Your First Graph in 5 Minutes¶
This tutorial will guide you through creating your first graph workflow with SemanticKernel.Graph. You'll learn how to create a kernel, enable graph support, build nodes, connect them, and execute your first graph.
What You'll Build¶
You'll create a simple "Hello World" graph that demonstrates the basic concepts: * A function node that processes input * A conditional node that makes decisions * Basic state management * Graph execution
Prerequisites¶
Before starting, ensure you have: * SemanticKernel.Graph installed in your project * A configured LLM provider (OpenAI, Azure OpenAI, etc.) * Your API keys set up in environment variables
Step 1: Set Up Your Project¶
Create a New Console Application¶
Add Required Packages¶
Set Up Environment Variables¶
# Windows
setx OPENAI_API_KEY "your-api-key-here"
# macOS/Linux
export OPENAI_API_KEY="your-api-key-here"

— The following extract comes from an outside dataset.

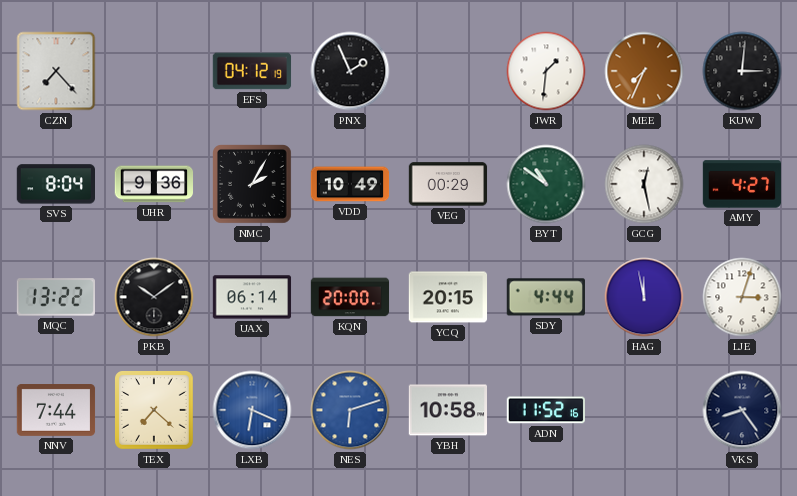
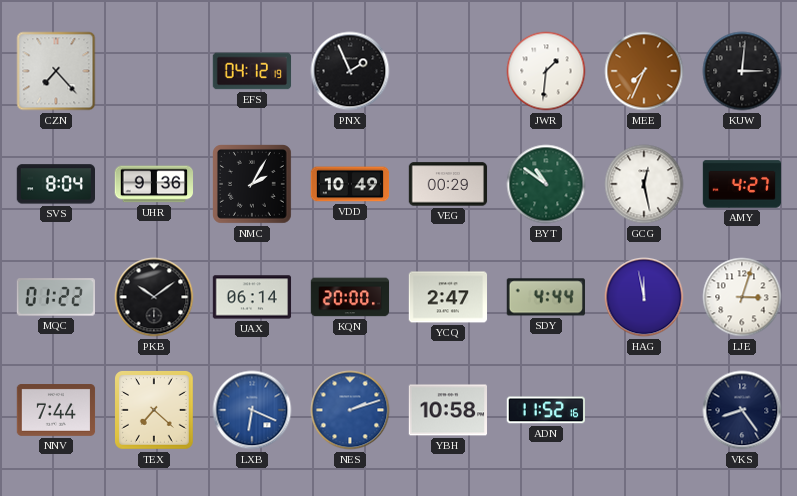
MQC: 13:22 -> 01:22
YCQ: 20:15 -> 2:47
NES: 6:12 -> 2:12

Step 2: Create Your First Graph¶
Replace the contents of Program.cs
with this code:
using Microsoft.SemanticKernel;
using SemanticKernel.Graph.Core;
using SemanticKernel.Graph.Extensions;
using SemanticKernel.Graph.Nodes;
using SemanticKernel.Graph.State;
class Program
{
static async Task Main(string[] args)
{
Console.WriteLine("=== My First Graph ===\n");
try
{
// Step 1: Create and configure your kernel with graph support
var kernel = CreateKernelWithGraphSupport();
// Step 2: Create all the nodes for our graph workflow
var (greetingNode, decisionNode, followUpNode) = CreateGraphNodes(kernel);
// Step 3: Build and configure the complete graph
var graph = BuildAndConfigureGraph(greetingNode, decisionNode, followUpNode);
// Step 4: Execute the graph with sample input
await ExecuteGraphWithSampleInputAsync(graph, kernel);
Console.WriteLine("\n✅ Your first graph executed successfully!");
}
catch (Exception ex)
{
Console.WriteLine($"❌ Error executing first graph: {ex.Message}");
}
}
/// <summary>
/// Creates and configures a kernel with graph support enabled.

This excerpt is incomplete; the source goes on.